Zum einen spielt der im Vergleich zu anderen klinisch-ambulanten Fachrichtungen viel geringere „Scheinwert“ eine große Rolle. Rein sachlich ist dieser Unterschied nicht nachzuvollziehen. Die gewissenhafte dermatologische Untersuchung, insbesondere das Hautscreening, bedarf einer Untersuchung des gesamten Integumentes. Dabei ist die Untersuchung älterer Menschen oft zeitaufwendig, diagnostische Verfahren ebenfalls und die Patienten müssen gerade bei akuten Dermatosen zumeist mehrfach im Quartal einbestellt werden. Dieser Aufwand der insgesamt sehr engagierten Kollegen wird aus meiner Sicht nach GKV finanziell nicht ausreichend abgebildet. Der Engpass muss dann eben durch besser dotierte IGEL-Leistungen oder gar Selbstzahlerleistungen, insbesondere die ästhetische Dermatologie (Lasermedizin, Augmentation, Rejuvenation, Liposuction etc.) kompensiert werden. Nicht wenige Facharztpraxen wechseln deshalb sogar vollumfänglich in die Privatisierung. Damit kann auch erklärt werden, warum sich die Hautarztpraxen zunehmend in den großstädtischen Zentren konzentrieren. Gerade im Flächenland gibt es vielerorts gar keine Hautärzte mehr. Außerdem besteht schon seit Jahren eine Tendenz der Reduktion von dermatologischen Bettenzahlen in den Kliniken. Aus all diesen Gründen kommt es zur Verminderung der hautfachärztlichen Kapazität in der Regelversorgung.

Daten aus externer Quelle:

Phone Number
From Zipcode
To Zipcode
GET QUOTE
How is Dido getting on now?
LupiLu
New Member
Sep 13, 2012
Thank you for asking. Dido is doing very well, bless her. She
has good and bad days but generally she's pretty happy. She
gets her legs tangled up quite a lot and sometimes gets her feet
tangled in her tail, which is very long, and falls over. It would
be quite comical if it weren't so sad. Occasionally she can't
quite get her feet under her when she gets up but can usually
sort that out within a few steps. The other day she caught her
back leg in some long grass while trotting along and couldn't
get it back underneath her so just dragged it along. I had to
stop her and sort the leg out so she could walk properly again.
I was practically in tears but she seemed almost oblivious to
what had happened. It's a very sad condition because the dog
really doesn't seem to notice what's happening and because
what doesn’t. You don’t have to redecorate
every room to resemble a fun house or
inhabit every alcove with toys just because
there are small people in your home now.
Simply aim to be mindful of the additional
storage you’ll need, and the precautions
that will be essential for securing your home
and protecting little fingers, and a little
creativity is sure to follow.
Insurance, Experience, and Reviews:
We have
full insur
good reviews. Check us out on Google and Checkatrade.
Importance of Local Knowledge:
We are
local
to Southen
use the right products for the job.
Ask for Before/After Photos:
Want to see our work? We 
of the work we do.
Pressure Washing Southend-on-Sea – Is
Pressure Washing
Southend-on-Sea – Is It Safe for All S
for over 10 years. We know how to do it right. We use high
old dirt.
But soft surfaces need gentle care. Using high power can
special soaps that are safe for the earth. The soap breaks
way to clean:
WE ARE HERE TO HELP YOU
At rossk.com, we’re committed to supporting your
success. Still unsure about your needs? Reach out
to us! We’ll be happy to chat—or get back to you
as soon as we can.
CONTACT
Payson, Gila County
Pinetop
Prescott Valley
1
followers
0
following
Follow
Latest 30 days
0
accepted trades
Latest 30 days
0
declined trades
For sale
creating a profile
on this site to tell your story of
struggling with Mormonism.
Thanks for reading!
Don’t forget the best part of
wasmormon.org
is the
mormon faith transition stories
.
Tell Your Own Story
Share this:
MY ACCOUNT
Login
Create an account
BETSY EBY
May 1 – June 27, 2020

Außerdem gibt es auch noch einige kritische Aspekte bezüglich der Leistungsbeschreibung und der Vergütung des Hautscreenings. Sogar langjährig universitär tätige Hautfachärzte müssen den Wochenendkurs zum Erlernen des Hautscreenings absolvieren und diesen mit nahezu 1000 Euro selbst bezahlen. Die Regelleistung des Screenings erfasst, wie eingangs erwähnt, nur die klinische Inaugenscheinnahme ohne Erfordernis der zur sinnvollen Einschätzung an sich unverzichtbaren dermatoskopischen Untersuchung. Kurz gesagt, zur Regelleistung gehört nur die Blickdiagnose - ohne Hilfsmittel. So kann also grundsätzlich in der Hautfacharztpraxis die für die Expertise erforderliche Dermatoskopie dem Patienten als Selbstzahlerleistung mit 60 Euro in Rechnung gestellt werden, ein aus meiner Sicht inakzeptabler Zustand, bei dem aber viele Kollegen sich dem Patienten gegenüber kulant zeigen. Auch der zeitliche Abstand des Screenings als Regelleistung von 3 Jahren scheint aus fachlicher Sicht zu lang.

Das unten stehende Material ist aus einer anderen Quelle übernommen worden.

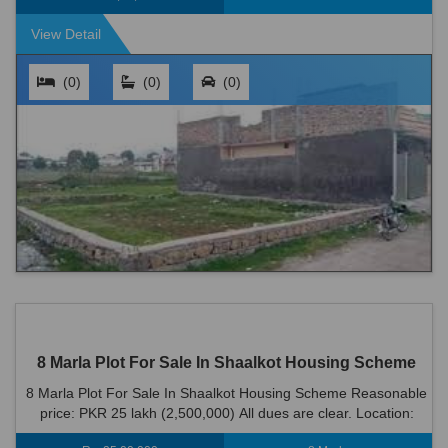
View Detail
(0)
(0)
(0)
8 Marla Plot For Sale In Shaalkot Housing Scheme
8 Marla Plot For Sale In Shaalkot Housing Scheme Reasonable
price: PKR 25 lakh (2,500,000) All dues are clear. Location:
Shaalkot Housing Scheme i...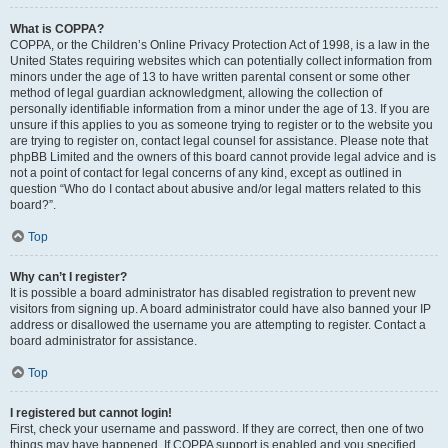
What is COPPA?
COPPA, or the Children’s Online Privacy Protection Act of 1998, is a law in the
United States requiring websites which can potentially collect information from
minors under the age of 13 to have written parental consent or some other
method of legal guardian acknowledgment, allowing the collection of
personally identifiable information from a minor under the age of 13. If you are
unsure if this applies to you as someone trying to register or to the website you
are trying to register on, contact legal counsel for assistance. Please note that
phpBB Limited and the owners of this board cannot provide legal advice and is
not a point of contact for legal concerns of any kind, except as outlined in
question “Who do I contact about abusive and/or legal matters related to this
board?”.
Top
Why can’t I register?
It is possible a board administrator has disabled registration to prevent new
visitors from signing up. A board administrator could have also banned your IP
address or disallowed the username you are attempting to register. Contact a
board administrator for assistance.
Top
I registered but cannot login!
First, check your username and password. If they are correct, then one of two
things may have happened. If COPPA support is enabled and you specified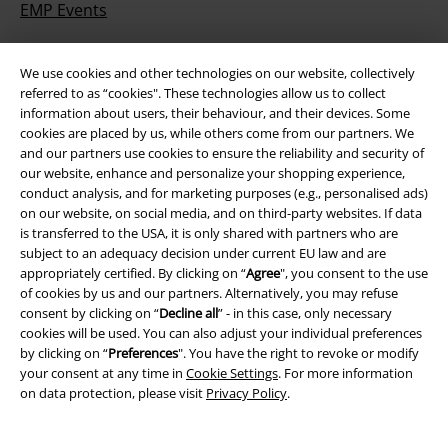
EMP Events
Affiliate Program
We use cookies and other technologies on our website, collectively
Sustainability
referred to as “cookies". These technologies allow us to collect
information about users, their behaviour, and their devices. Some
cookies are placed by us, while others come from our partners. We
and our partners use cookies to ensure the reliability and security of
our website, enhance and personalize your shopping experience,
conduct analysis, and for marketing purposes (e.g., personalised ads)
on our website, on social media, and on third-party websites. If data
is transferred to the USA, it is only shared with partners who are
subject to an adequacy decision under current EU law and are
appropriately certified. By clicking on “
Agree
", you consent to the use
Be a part of the community!
of cookies by us and our partners. Alternatively, you may refuse
consent by clicking on “
Decline all
” - in this case, only necessary
cookies will be used. You can also adjust your individual preferences
by clicking on “
Preferences
". You have the right to revoke or modify
your consent at any time in
Cookie Settings
. For more information
on data protection, please visit
Privacy Policy
.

Das Screening kann bei Patienten ab 35 Jahren abgerechnet werden. Doch was sagt man den jüngeren Patienten, bei denen ein Hautcheck indiziert ist? Aus meiner Sicht gehört der Hautcheck grundsätzlich zur Regelversorgung. Bei einer Forsa-Befragung unter Anspruchsberechtigten, die noch nie bei einer Hautkrebs-Vorsorge waren, gaben ein Fünftel derer die lange Wartezeit auf einen Termin, sowie die Unsicherheit hinsichtlich der Anspruchsberechtigung und der Kostenübernahme als Grund an.

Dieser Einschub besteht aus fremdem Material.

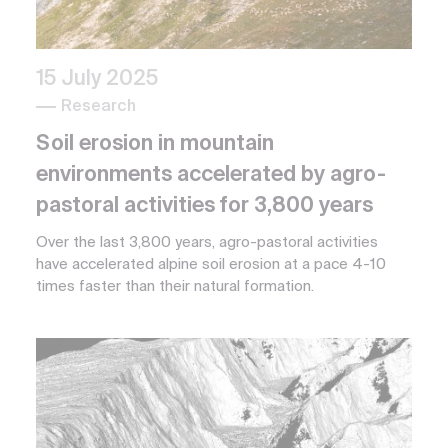
15 July 2025
Research
Soil erosion in mountain
environments accelerated by agro-
pastoral activities for 3,800 years
Over the last 3,800 years, agro-pastoral activities
have accelerated alpine soil erosion at a pace 4-10
times faster than their natural formation.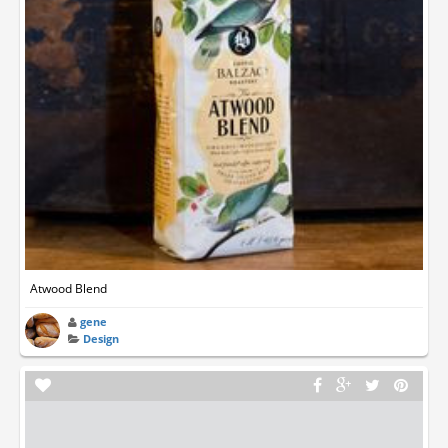
Atwood Blend
gene
Design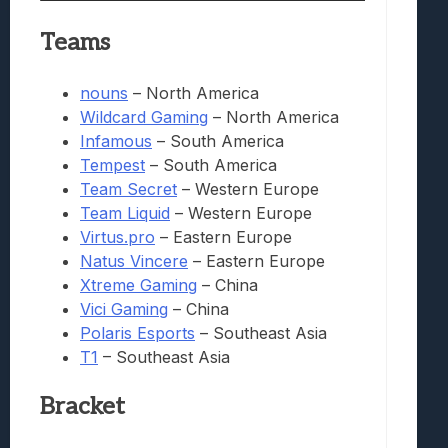
Teams
nouns
– North America
Wildcard Gaming
– North America
Infamous
– South America
Tempest
– South America
Team Secret
– Western Europe
Team Liquid
– Western Europe
Virtus.pro
– Eastern Europe
Natus Vincere
– Eastern Europe
Xtreme Gaming
– China
Vici Gaming
– China
Polaris Esports
– Southeast Asia
T1
– Southeast Asia
Bracket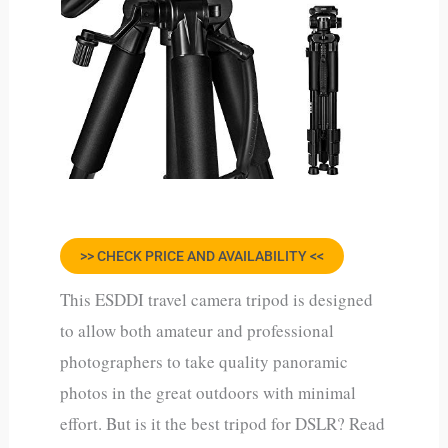
>> CHECK PRICE AND AVAILABILITY <<
This ESDDI travel camera tripod is designed
to allow both amateur and professional
photographers to take quality panoramic
photos in the great outdoors with minimal
effort. But is it the best tripod for DSLR? Read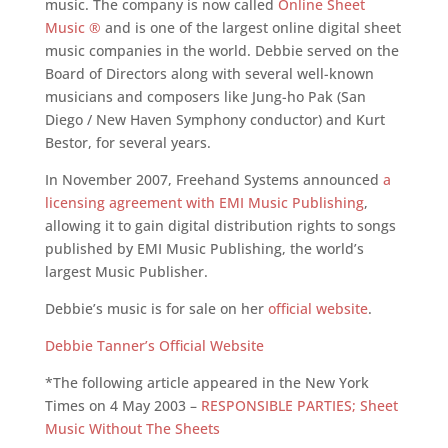
music. The company is now called
Online Sheet
Music ®
and is one of the largest online digital sheet
music companies in the world. Debbie served on the
Board of Directors along with several well-known
musicians and composers like Jung-ho Pak (San
Diego / New Haven Symphony conductor) and Kurt
Bestor, for several years.
In November 2007, Freehand Systems announced
a
licensing agreement with EMI Music Publishing
,
allowing it to gain digital distribution rights to songs
published by EMI Music Publishing, the world’s
largest Music Publisher.
Debbie’s music is for sale on her
official website
.
Debbie Tanner’s Official Website
*The following article appeared in the New York
Times on 4 May 2003 –
RESPONSIBLE PARTIES; Sheet
Music Without The Sheets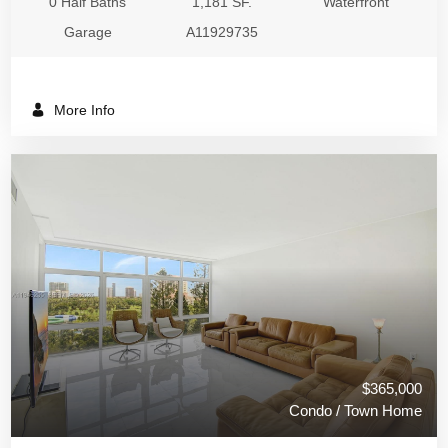
0 Half Baths
1,181 SF.
Waterfront
Garage
A11929735
More Info
$365,000
Condo / Town Home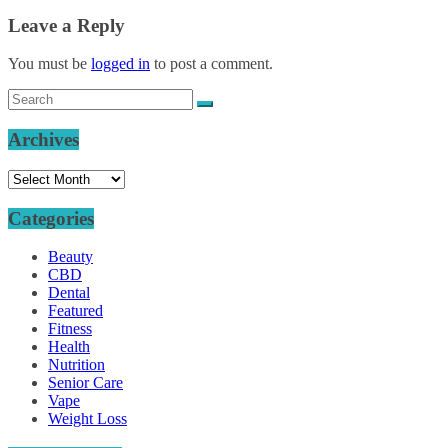
Leave a Reply
You must be
logged in
to post a comment.
Archives
Archives
Categories
Beauty
CBD
Dental
Featured
Fitness
Health
Nutrition
Senior Care
Vape
Weight Loss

Mein Fazit: Wenn wir einen Rückgang bei der Hautkrebs-Früherkennung sehen, liegt es ganz gewiss nicht am mangelnden Interesse der Patienten, sondern am falschen System. Aus dem Leidensdruck der Patienten erwächst Handlungsbedarf, denn die Hautkrebsinzidenz sowohl bei hellen als auch beim schwarzen Hautkrebs nehmen zu.